-------- SOURCE MATERIAL
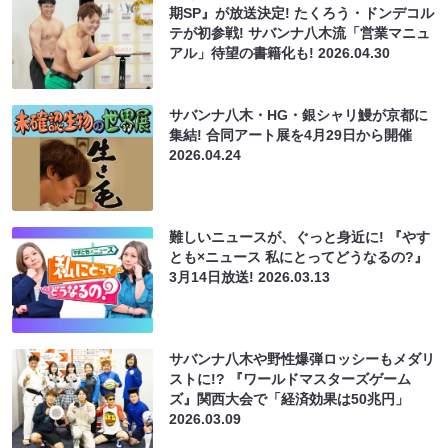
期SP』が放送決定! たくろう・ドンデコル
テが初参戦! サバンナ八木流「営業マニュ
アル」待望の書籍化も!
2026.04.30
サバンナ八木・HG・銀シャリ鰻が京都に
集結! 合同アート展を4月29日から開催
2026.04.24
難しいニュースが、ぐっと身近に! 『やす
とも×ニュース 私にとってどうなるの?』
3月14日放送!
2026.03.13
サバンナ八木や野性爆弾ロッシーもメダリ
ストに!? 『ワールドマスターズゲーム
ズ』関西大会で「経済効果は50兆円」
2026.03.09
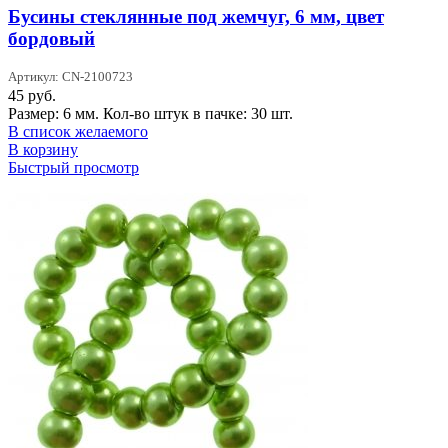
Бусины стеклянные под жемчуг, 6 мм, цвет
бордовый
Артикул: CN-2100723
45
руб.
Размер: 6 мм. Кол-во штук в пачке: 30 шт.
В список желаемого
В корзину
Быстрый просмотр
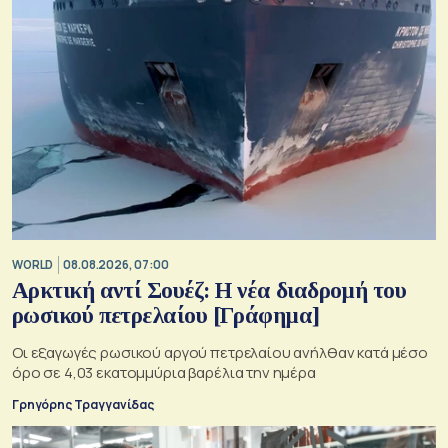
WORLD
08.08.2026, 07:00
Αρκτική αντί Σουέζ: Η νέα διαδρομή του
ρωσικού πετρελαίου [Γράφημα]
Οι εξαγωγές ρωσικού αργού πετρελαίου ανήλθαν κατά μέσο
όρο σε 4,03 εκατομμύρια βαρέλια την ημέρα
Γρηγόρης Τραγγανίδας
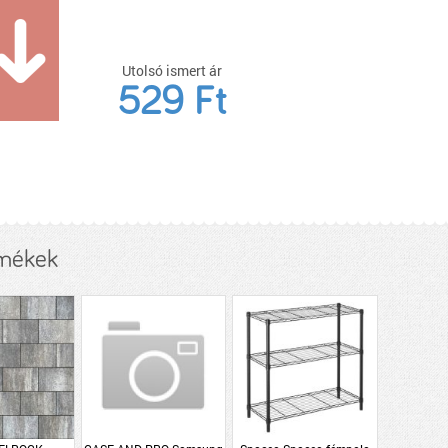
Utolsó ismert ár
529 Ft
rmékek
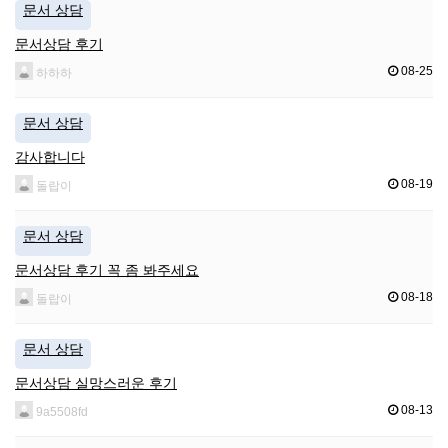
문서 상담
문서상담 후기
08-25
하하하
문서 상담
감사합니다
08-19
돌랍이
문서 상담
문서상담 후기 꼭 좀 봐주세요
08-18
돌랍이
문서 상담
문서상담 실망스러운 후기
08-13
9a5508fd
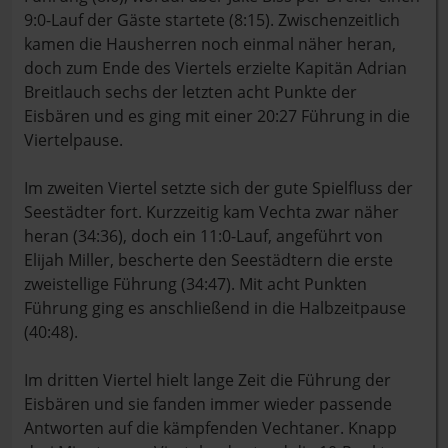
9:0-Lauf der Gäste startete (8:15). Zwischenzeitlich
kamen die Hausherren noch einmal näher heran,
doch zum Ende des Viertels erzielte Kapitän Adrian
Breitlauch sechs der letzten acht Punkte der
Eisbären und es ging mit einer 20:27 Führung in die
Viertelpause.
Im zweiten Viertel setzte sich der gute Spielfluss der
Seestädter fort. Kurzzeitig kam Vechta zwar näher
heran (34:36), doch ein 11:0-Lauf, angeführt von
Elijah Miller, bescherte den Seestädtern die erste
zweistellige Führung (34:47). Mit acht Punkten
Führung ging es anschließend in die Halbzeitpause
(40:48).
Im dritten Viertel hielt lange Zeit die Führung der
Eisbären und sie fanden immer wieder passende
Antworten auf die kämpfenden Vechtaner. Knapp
----------------
WORK TO COMPLETE
From the entries above, copy every line containing the word "heran".

REPLY
kamen die Hausherren noch einmal näher heran,
heran (34:36), doch ein 11:0-Lauf, angeführt von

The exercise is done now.